[Exercise data Boundary: Start]

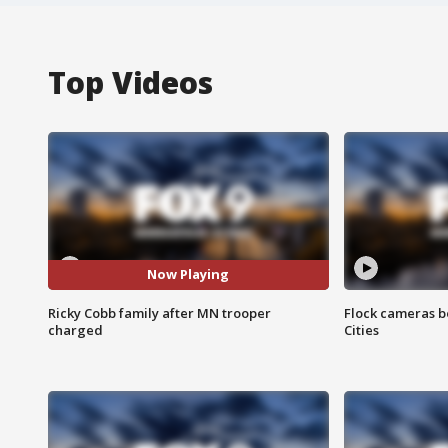
Top Videos
Now Playing
Ricky Cobb family after MN trooper
Flock cameras b
charged
Cities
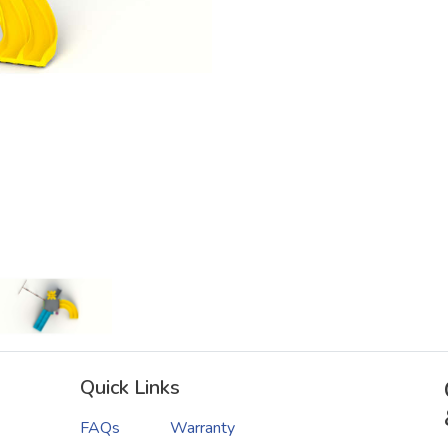
Quick Links
FAQs
Warranty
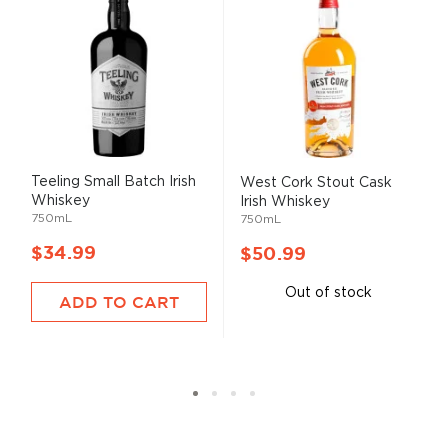
Teeling Small Batch Irish
West Cork Stout Cask
Whiskey
Irish Whiskey
750mL
750mL
$34.99
$50.99
Out of stock
ADD TO CART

[Exercise data Boundary: End]

Print the records above exactly, minus pictures.

> [Result of the task]:
Top Videos
Now Playing
Ricky Cobb family after MN trooper
Flock cameras b
charged
Cities
Quick Links
FAQs
Warranty
Teeling Small Batch Irish
West Cork Stout Cask
Whiskey
Irish Whiskey
750mL
750mL
$34.99
$50.99
Out of stock
ADD TO CART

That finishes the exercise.